Home › Forums › Labour Law Debate › WHAT IF FINANCIALLY STRESSED EMPLOYERS CANNOT AFFORD TO RETRENCH? › Reply To: WHAT IF FINANCIALLY STRESSED EMPLOYERS CANNOT AFFORD TO RETRENCH?
Q1: No – an employer can’t retrench employees without incurring a liability to pay at least the statutory minimum severance package of 1 year for each completed year of service. Section 41 (2) of the BCEA makes the payment compulsory. However, the employer can delay payment if it can’t afford to pay immediately. It must commit to an agreed payment plan or to pay when it can afford to. The retrenched employee in this case remains a creditor of the employer after the date of retrenchment.
Q2: Yes – an employer can legitimately use s189 as the primary mechanism for cutting costs. The Con Court confirmed this in its recent judgement in Numsa v Trident Steel in October 2020. In making this seminal judgement, the Con-Court took account of the context in which businesses must compete to survive and prosper in the modern economy. It said –
“In an ever-changing economic climate characterised by increasing global competition, operational reasons not only relate to the downsizing of the workforce, but also to restructuring the manner in which an existing workforce carries out its work.”
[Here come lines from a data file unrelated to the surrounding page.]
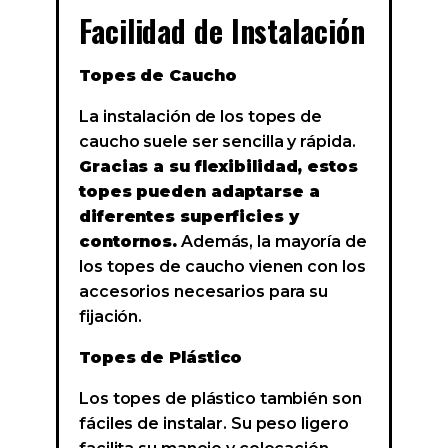
Facilidad de Instalación
Topes de Caucho
La instalación de los topes de
caucho suele ser sencilla y rápida.
Gracias a su flexibilidad, estos
topes pueden adaptarse a
diferentes superficies y
contornos.
Además, la mayoría de
los topes de caucho vienen con los
accesorios necesarios para su
fijación.
Topes de Plástico
Los topes de plástico también son
fáciles de instalar. Su peso ligero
However, the court stressed that the primary reason must be for genuine operational reasons – it must not be a substitute for wage negotiations in the traditional collective bargaining process. It warns employers that
“Courts must guard against disguised retrenchments that take place where collective bargaining prevails. Courts can police opportunistic or disingenuous employers by determining the true reason for the dismissals.”